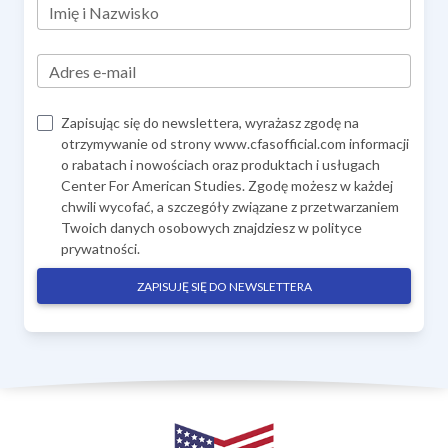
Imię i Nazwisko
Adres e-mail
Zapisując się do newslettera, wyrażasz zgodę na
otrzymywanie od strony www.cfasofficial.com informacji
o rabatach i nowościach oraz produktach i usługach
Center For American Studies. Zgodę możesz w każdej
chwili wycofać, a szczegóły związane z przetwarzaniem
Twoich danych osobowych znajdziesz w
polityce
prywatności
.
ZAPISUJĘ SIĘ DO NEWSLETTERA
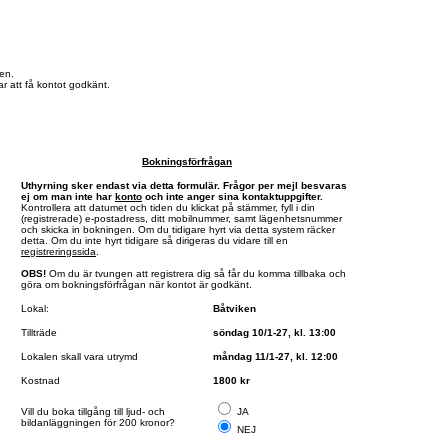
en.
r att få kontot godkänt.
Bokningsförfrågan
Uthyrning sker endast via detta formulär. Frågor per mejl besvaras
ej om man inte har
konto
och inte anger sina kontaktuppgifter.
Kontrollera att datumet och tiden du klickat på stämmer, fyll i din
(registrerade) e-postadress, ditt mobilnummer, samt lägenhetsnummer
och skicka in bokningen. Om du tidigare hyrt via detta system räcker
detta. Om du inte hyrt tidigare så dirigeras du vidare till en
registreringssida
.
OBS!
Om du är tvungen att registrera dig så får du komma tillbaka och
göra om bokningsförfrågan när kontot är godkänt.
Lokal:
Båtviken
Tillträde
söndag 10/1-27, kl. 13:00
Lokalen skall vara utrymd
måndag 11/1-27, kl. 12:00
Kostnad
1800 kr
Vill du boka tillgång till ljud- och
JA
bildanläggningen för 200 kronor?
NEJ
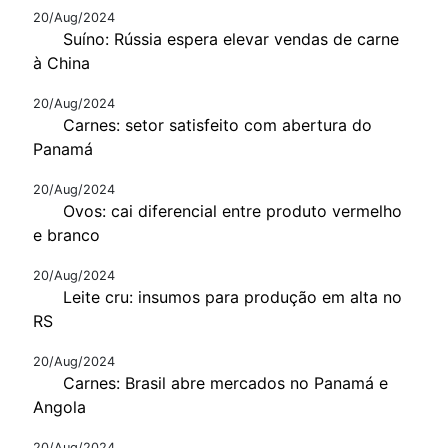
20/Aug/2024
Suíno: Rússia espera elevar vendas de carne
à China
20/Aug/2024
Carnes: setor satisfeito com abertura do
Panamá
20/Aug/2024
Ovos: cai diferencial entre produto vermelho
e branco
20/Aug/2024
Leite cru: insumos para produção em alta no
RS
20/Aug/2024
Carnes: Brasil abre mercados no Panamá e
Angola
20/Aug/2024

● ● ● ● ●

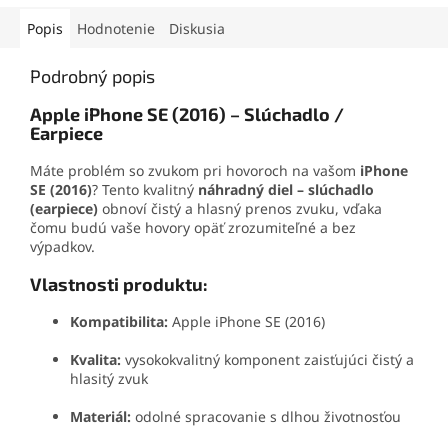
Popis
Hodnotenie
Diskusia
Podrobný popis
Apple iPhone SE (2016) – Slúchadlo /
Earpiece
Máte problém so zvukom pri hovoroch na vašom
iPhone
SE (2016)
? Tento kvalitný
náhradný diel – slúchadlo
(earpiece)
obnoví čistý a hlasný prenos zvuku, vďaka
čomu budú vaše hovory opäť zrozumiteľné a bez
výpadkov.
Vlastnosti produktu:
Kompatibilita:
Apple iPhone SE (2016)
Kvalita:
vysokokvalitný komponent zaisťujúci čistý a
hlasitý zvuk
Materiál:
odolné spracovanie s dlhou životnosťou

● ● ● ● ●

Requirement →
What lines above mention "inte"? Copy each one.

Exercise result →
ej om man inte har
och inte anger sina kontaktuppgifter.
detta. Om du inte hyrt tidigare så dirigeras du vidare till en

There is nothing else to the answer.